Screwed up companies like Microsoft and Adobe aside, there are lots and lots of uses for XML vector graphics in applications. You can use SVG to lay out reports, generate images programmatically for websites, as a replacement for Flash, use it as a lingua franca file format to replace .CDR and .AI files, or you could even use it as the foundation of a graphics system like NeXT did with Postscript.
OK. Let's talk about a scam that's being perpetrated on households across America (and probably lots of other nations as well) at this time of year. That scam is... the handheld calculator.
When I opened up the paper today and I saw not one, but two different office supply stores offering the HP 12C calculator for $70 my eyes popped out of their sockets, rolled across the room, and spontaneously started trying to bounce up and down on the 9, 1, 1 buttons on the phone to report the robbery. This is a calculator that cost around $100 the first year I attended college and I purchased my HP 11C (basically the same calculator but the 11C has engineering oriented functions rather than financial functions). That's 18 years ago people! Can you think of any piece of electronics in existence that hasn't either gotten massively faster and more capable or else had its price plummet in 18 years?!?
That is pure unadulterated bullshit... But it's not like the 12C is alone in its mystical fantasy pricing world. Just look at the prices on calculators like the TI 83 Plus. This is a calculator with a "large" 64 X 96 display (6,144 pixels) and 24K bytes RAM (160K bytes of data archive and application space). It costs almost $100 dollars? What?!? A Palm M100 with two megabytes of RAM and a 160x160 (25,600 pixels) costs $129 and that's probably too high!

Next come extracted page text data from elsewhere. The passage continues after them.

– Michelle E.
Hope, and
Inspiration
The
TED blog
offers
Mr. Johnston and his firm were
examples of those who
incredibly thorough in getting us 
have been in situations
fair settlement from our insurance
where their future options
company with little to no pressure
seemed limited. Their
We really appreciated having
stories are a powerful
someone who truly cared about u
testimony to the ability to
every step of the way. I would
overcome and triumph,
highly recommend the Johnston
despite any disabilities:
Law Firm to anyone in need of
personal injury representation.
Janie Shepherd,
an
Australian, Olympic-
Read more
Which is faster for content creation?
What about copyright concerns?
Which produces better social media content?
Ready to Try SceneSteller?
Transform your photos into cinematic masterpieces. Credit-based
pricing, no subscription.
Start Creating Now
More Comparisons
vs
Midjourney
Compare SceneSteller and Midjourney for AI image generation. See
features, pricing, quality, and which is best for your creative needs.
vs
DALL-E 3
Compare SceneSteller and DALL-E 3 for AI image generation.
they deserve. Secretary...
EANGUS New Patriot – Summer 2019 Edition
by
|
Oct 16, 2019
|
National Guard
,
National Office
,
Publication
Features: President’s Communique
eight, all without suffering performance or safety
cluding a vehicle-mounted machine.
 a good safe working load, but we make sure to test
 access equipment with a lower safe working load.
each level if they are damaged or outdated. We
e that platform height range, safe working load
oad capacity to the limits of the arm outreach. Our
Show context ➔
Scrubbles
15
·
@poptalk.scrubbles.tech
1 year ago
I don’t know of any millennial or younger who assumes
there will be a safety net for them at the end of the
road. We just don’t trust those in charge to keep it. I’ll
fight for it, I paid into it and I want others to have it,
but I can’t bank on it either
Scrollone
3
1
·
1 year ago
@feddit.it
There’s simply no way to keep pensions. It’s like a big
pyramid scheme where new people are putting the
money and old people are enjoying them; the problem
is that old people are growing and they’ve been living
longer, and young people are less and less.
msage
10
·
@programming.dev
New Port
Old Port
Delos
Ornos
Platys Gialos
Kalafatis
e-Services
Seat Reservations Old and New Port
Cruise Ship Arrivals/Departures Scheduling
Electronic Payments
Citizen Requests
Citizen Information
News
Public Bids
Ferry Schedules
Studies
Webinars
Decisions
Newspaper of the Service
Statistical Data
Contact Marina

Folks, you are being ripped off! Do not buy an expensive scientific graphing calculator. Your child will probaly not even be able to run it anyway. Do not buy into this magical pricing system. Buy a reasonably priced scientific calculator like the HP 30S and if the kid needs to do graphs, get him or her some software for the computer. If you absolutely have to have something that the child can take to school, buy an inexpensive PDA and find some software to put onto it to get the capabilities the kid needs. If the software hasn't already been written it should shoot to the top of the must-write list for open source software groups in order to break this ridiculous TI, HP, and Casio theft ring.
Sometimes a company's "me, me, me" view is so tunnel visioned as to be amazing. Today Netscape introduced a new version of their my.netscape.com portal (you'll note I didn't even bother making it a link so you could go there, it's not worth the effort). One of their big improvements was to remove a feature that made it the best of the existing portals before. It could display RSS channels from all over the web. In fact, Netscape and my.netscape.com was one of the reasons that RSS was popular everywhere. If you provided an RSS channel for your website you could go list it with Netscape and their portal users could add all your news headlines to their portal page on an equal footing with news from sources like Reuters and Salon if your info was just as important to them.
Unfortunately in the process of removing this useful feature for the "new and improved" version of my.netscape.com they also removed the DTD file (the file describing the layout of an RSS file) that had been referred to by literally thousands of RSS files across the network. It was a file reference that Netscape told you to use in your RSS file as part of the spec they distributed. And when they deleted that DTD file they broke RSS files across the network. My own GameDev.net RSS channel no longer will parse in HotSheet because the DTD it referred to doesn't exist anymore. After all, if Netscape isn't going to be supporting RSS anymore then nobody else will be either, right? Uh, no, that would be wrong.
A demonstration of how self absorbed Netscape can be that is every bit as sad as some I've seen from Microsoft.